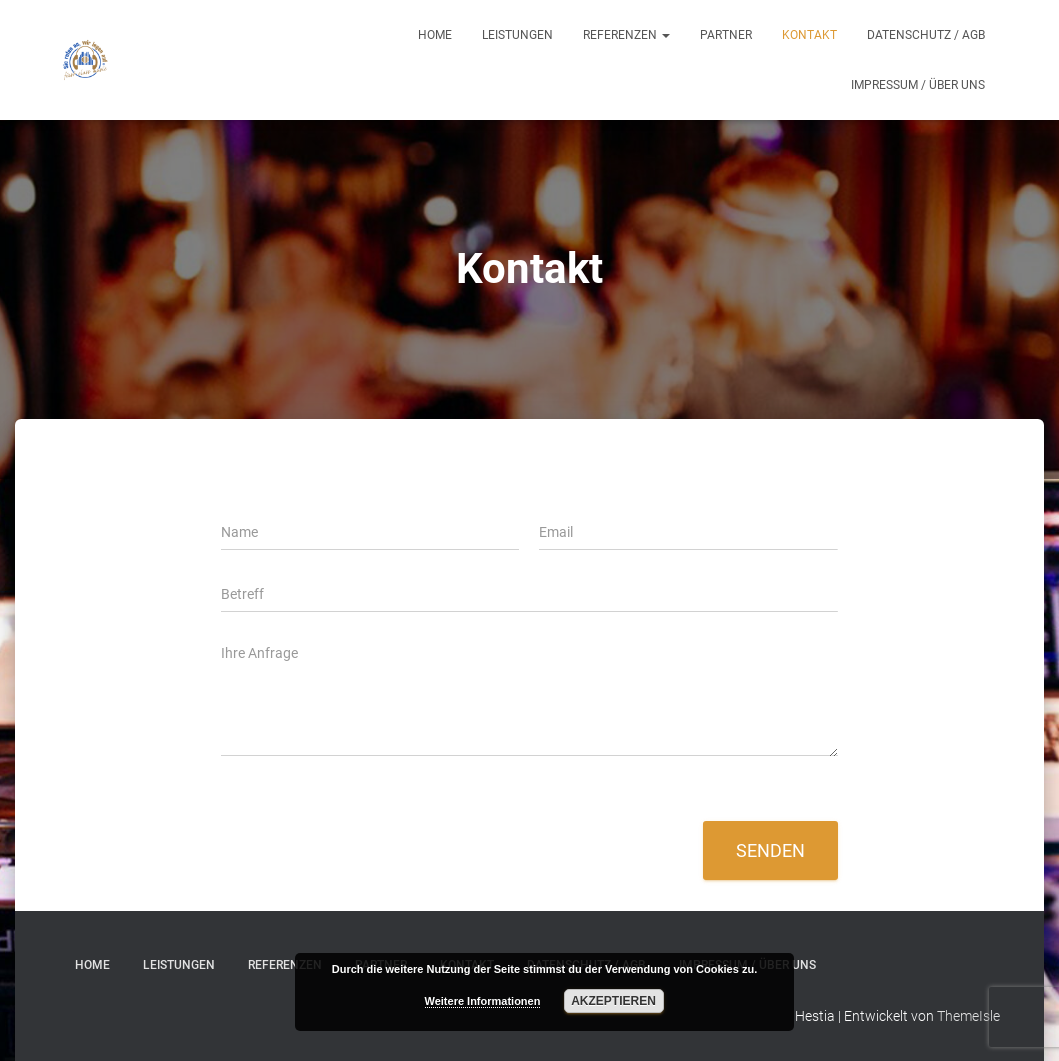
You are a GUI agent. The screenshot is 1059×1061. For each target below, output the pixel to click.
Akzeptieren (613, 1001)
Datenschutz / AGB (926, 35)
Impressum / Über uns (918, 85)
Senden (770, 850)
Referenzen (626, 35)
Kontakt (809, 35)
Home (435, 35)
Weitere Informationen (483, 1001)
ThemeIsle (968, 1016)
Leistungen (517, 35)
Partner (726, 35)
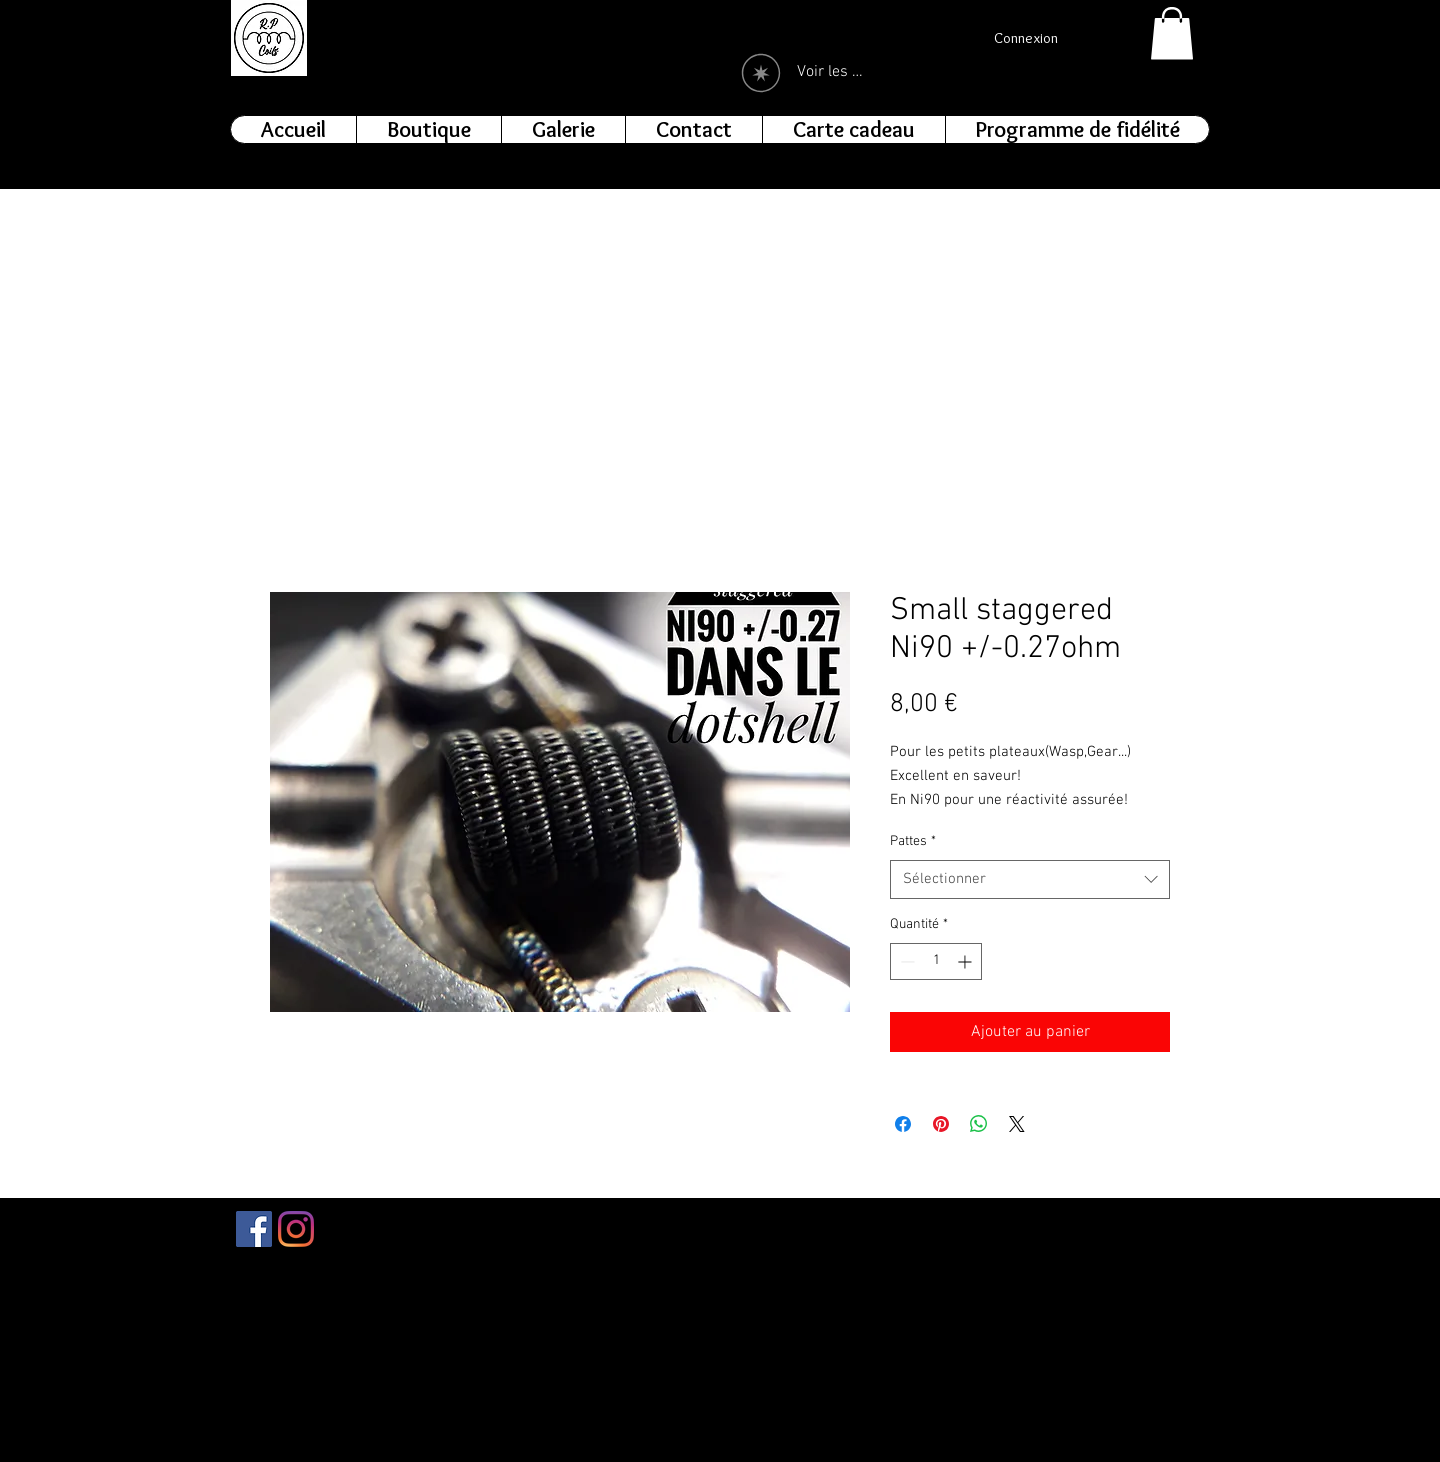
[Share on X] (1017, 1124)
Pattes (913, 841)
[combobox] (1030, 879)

◇ ◇ ◇ ◇

Print every entry above again, exactly as written. Leave the images out.

*Problem solution:*
You are a GUI agent. The screenshot is 1059×1061. For each target below, output the pixel to click.
Akzeptieren (613, 1001)
Datenschutz / AGB (926, 35)
Impressum / Über uns (918, 85)
Senden (770, 850)
Referenzen (626, 35)
Kontakt (809, 35)
Home (435, 35)
Weitere Informationen (483, 1001)
ThemeIsle (968, 1016)
Leistungen (517, 35)
Partner (726, 35)
[Share on X] (1017, 1124)
Pattes (913, 841)
[combobox] (1030, 879)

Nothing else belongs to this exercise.